### WHAT YOU NEED TO DO
Can you print the data exactly and leave out each image?

===== DATA FOR THIS TASK

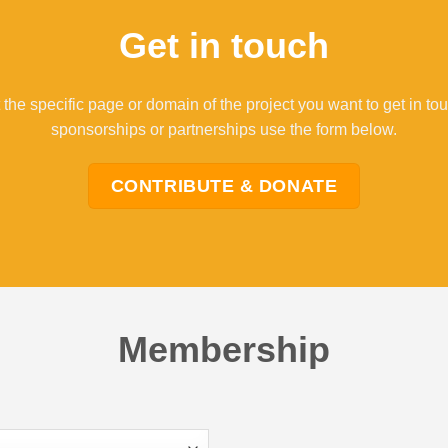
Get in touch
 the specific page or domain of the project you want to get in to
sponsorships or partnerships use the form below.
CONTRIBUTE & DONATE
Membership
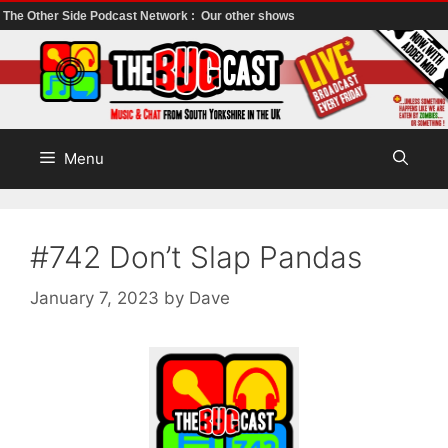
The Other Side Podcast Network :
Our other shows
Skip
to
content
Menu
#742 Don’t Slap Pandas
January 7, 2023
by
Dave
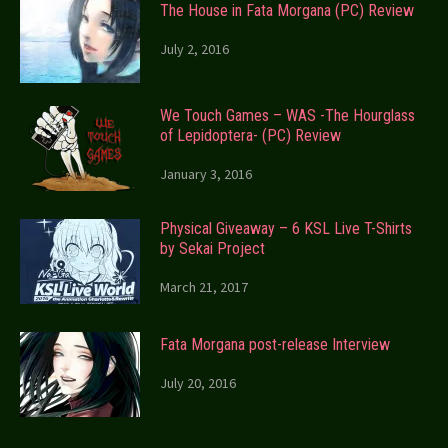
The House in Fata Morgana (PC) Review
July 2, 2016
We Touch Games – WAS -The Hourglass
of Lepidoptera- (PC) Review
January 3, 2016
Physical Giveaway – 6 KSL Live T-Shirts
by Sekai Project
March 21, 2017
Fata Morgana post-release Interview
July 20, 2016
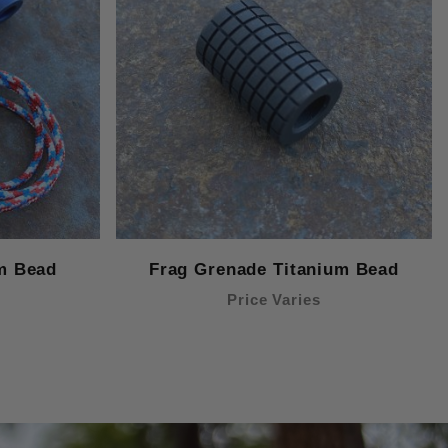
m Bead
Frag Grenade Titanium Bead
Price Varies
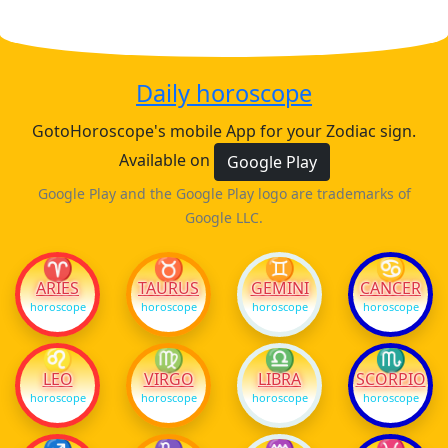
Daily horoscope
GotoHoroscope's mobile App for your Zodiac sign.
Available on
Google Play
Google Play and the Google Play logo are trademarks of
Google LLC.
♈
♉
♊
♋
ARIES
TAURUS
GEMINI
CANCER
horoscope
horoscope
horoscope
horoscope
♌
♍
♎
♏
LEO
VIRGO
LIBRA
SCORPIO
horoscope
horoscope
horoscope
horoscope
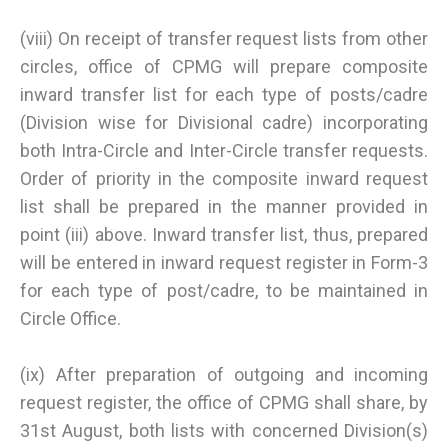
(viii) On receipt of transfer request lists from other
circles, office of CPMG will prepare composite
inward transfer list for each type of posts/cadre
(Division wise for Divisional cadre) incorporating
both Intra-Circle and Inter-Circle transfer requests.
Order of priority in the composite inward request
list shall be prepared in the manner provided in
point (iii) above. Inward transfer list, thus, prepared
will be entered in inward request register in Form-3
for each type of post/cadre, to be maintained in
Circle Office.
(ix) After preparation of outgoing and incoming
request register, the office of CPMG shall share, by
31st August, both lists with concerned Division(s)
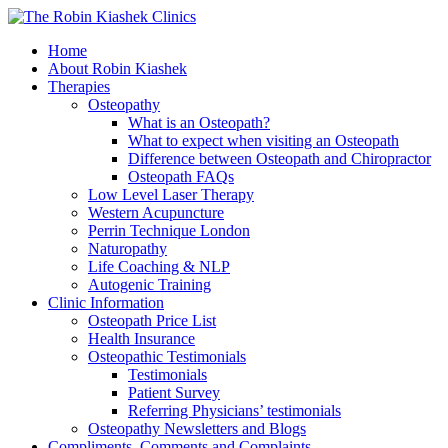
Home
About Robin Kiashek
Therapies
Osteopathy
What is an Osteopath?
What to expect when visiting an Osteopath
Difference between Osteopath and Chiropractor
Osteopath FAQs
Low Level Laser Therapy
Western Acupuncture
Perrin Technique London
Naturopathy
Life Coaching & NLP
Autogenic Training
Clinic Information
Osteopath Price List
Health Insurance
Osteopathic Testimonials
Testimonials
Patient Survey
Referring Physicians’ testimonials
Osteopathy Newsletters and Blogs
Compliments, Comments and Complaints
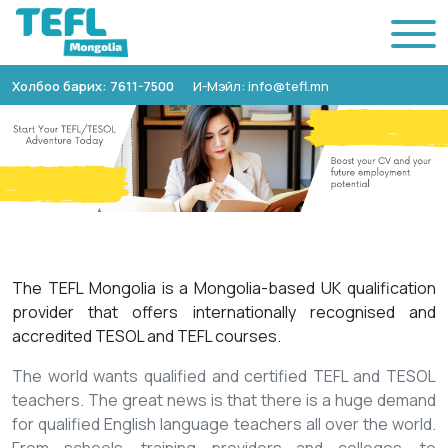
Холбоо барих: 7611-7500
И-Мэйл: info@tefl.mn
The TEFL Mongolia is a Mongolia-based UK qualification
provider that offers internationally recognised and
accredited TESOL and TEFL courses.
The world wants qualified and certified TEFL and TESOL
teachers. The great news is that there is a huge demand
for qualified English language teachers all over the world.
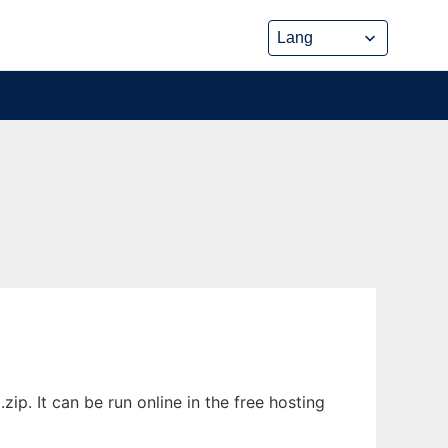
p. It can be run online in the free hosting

==========

### SOLUTION
Get in touch
 the specific page or domain of the project you want to get in to
sponsorships or partnerships use the form below.
CONTRIBUTE & DONATE
Membership
The Other Side Podcast Network :
Our other shows
Skip
to
content
Menu
#742 Don’t Slap Pandas
January 7, 2023
by
Dave
The House in Fata Morgana (PC) Review
July 2, 2016
We Touch Games – WAS -The Hourglass
of Lepidoptera- (PC) Review
January 3, 2016
Physical Giveaway – 6 KSL Live T-Shirts
by Sekai Project
March 21, 2017
Fata Morgana post-release Interview
July 20, 2016
m Bead
Frag Grenade Titanium Bead
Price Varies
Daily horoscope
GotoHoroscope's mobile App for your Zodiac sign.
Available on
Google Play
Google Play and the Google Play logo are trademarks of
Google LLC.
♈
♉
♊
♋
ARIES
TAURUS
GEMINI
CANCER
horoscope
horoscope
horoscope
horoscope
♌
♍
♎
♏
LEO
VIRGO
LIBRA
SCORPIO
horoscope
horoscope
horoscope
horoscope
(viii) On receipt of transfer request lists from other
circles, office of CPMG will prepare composite
inward transfer list for each type of posts/cadre
(Division wise for Divisional cadre) incorporating
both Intra-Circle and Inter-Circle transfer requests.
Order of priority in the composite inward request
list shall be prepared in the manner provided in
point (iii) above. Inward transfer list, thus, prepared
will be entered in inward request register in Form-3
for each type of post/cadre, to be maintained in
Circle Office.
(ix) After preparation of outgoing and incoming
request register, the office of CPMG shall share, by
31st August, both lists with concerned Division(s)
Home
About Robin Kiashek
Therapies
Osteopathy
What is an Osteopath?
What to expect when visiting an Osteopath
Difference between Osteopath and Chiropractor
Osteopath FAQs
Low Level Laser Therapy
Western Acupuncture
Perrin Technique London
Naturopathy
Life Coaching & NLP
Autogenic Training
Clinic Information
Osteopath Price List
Health Insurance
Osteopathic Testimonials
Testimonials
Patient Survey
Referring Physicians’ testimonials
Osteopathy Newsletters and Blogs
Compliments, Comments and Complaints
Холбоо барих: 7611-7500
И-Мэйл: info@tefl.mn
The TEFL Mongolia is a Mongolia-based UK qualification
provider that offers internationally recognised and
accredited TESOL and TEFL courses.
The world wants qualified and certified TEFL and TESOL
teachers. The great news is that there is a huge demand
for qualified English language teachers all over the world.
p. It can be run online in the free hosting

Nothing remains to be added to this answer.